Subscribe to DSC Newsletter

How do you estimate the proportion of bogus accounts on Facebook?

Facebook has 800MM users. Out of these 800MM "users", how many are duplicate (or triplicate), fake, dummy, inactive, decoy, stolen IDs, non-users (e.g. a book) and other artificial accounts?

How do you go about estimating this proportion? My guess is that less than 50% are unique, real, "non-dead" users (by "non-dead", I mean users with at least one activity over the last 6 months - such as logon, posting a message, inviting a friend, updating profile).

Views: 7199

Reply to This

Replies to This Discussion

It does not matter how many accounts are bogus. The only thing that matters is impressions to clicks ratio - far below Google: it is very low on FB, but I'm not sure if it's due to the large number or artificial accounts. It has to do with sub-optimal ad targeting. Read Online advertising: a solution to optimize ad relevancy to find out how to optimize ad targeting.

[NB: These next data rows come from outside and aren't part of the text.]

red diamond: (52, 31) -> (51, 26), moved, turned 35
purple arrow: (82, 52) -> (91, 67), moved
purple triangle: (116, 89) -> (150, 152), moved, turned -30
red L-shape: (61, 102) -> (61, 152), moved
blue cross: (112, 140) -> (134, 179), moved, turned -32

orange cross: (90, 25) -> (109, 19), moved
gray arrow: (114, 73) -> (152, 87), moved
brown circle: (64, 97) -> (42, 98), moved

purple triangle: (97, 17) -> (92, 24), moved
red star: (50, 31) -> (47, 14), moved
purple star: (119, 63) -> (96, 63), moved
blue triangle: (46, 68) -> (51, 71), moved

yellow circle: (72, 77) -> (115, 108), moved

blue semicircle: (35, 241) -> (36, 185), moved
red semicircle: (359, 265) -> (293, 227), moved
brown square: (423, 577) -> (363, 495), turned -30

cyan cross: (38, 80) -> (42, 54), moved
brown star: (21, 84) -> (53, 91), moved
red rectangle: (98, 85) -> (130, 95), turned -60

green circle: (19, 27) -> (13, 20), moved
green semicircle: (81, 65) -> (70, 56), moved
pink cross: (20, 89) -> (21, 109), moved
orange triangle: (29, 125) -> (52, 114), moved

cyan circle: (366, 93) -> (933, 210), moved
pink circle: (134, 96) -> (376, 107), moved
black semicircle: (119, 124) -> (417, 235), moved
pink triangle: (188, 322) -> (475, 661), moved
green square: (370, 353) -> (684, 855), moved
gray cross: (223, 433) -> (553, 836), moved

Note: If you remove these artificial users, the value of a FB member increases from $4/year to $8/year

I did a quick test, creating five random names from scratch (vincent75, robert64, amy15, amy6, didierf) and checked their most recent activity on FB. Based on time since last action, 75% of the 4 existing profiles are active. Here are the results:

  • vincent75 - redirects to vincent.75 - last posting Friday at 9:28am, see
  • robert64 - redirects to robert.64 - updated his cover photo 16 hours ago
  • amy15 - updated her cover photo on May 16
  • amy6 - last activity on December 3 and thus technically inactive, see (note that the profile is semi-private)
  • didierf - profile does not exist

Very interesting Mirko! This could be a great project for a data science candidate (someone who wants to become a data scientist). Create 100,000 bogus names (with the help of an online dictionary and by adding combinations of digits at the end), see how many exists as FB profiles, and how many are active. Use a web crawler to complete the task, it should not take more than a day of work, including for the crawling activity (if it's organized using a rudimentary distributed architecture).

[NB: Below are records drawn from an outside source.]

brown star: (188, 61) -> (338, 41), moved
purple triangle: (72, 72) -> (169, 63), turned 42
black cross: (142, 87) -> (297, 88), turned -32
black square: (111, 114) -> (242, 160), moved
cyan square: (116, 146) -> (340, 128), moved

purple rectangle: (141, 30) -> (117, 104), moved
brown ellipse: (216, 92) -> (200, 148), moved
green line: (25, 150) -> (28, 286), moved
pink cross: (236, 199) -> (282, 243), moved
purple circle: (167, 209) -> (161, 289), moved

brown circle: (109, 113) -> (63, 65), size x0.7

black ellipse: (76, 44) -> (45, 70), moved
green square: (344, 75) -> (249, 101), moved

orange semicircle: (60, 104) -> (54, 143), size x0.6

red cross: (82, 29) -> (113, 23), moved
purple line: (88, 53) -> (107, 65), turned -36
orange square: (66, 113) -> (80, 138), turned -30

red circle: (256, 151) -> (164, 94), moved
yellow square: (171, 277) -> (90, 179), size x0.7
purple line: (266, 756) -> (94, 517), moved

Low impression-to-click ratio is good for the advertiser (it's like free branding) assuming CPC is the same as on Google, but it's bad for the publisher (facebook) because it means that FB is doing a poor job at ad targeting. Either FB does not have enough rich ad inventory and thus targeting is difficult, or they have plenty of ads, and in this latter case, they'll make 10 times more money when they hire the right data scientist to help them with ad targeting optimization.

@Amy - would it not be high impression-to-click ratio that is desirable for "free branding"? Low ratio would be indicative of good matching.

I think comparing CPC on Google and FB is incorrect. If anything, the CPC on Google+ (strict) and FB could be compared. Users do not log into FB to search for info on / compare features and prices of / ultimatily shop for laptops (or tools, or clothing etc.) That's what Google trained most of us to do. It's matching the intent (demand) with the offer (supply). What is the demand from the users on FB? I would submit that is more social and less search/purchasing oriented. As such, FB is for now best suited for branding efforts. My 2 cents...

I like  Mirko's idea of testing using the random simulated names.

This make me think about how can we generate a sample (simulated account names) to represent the major Facebook account population groups (age of the account, age of the owner, location, career, etc)? Do people in different group have their preference in account name? I suspect that individuals belong to different groups behave differently. 

Would one activity include just logging into Facebook? I had a relative who just logged in to see pictures. She did not like or post anything. I would assume she is not the only person who behaves this way.

Here's another way Facebook generate revenue: when you post a Wall Street article on your FB timeline, any click that is generated results in a commission paid by the Wall Street Journal, to Facebook. 

I checked a link to a WSJ article that I posted on my Facebook account, and magically, the following tags were added in the query string: fb_rev=wsj_share_FB and fb_source=timeline. The full link, on my FB page, is:

This brings an interesting issue: link fraud, by posting the same URL on various places, but substituting the tags by fake ones to claim the revenue: you need to be an approved WSJ publisher or sub-publisher or sub-sub-publisher to get the fraudulent credits, but you get the the idea about how this fraud scheme would work.

@Vincent: I do not think that posting the URL outside FB would work. For once, browsers (and HTTP standard, as far as I know) "report" the "referral page":

Which doesn't mean one could not fool the browsers themselves to think they are on a given page when they're not, and report that as the referral page.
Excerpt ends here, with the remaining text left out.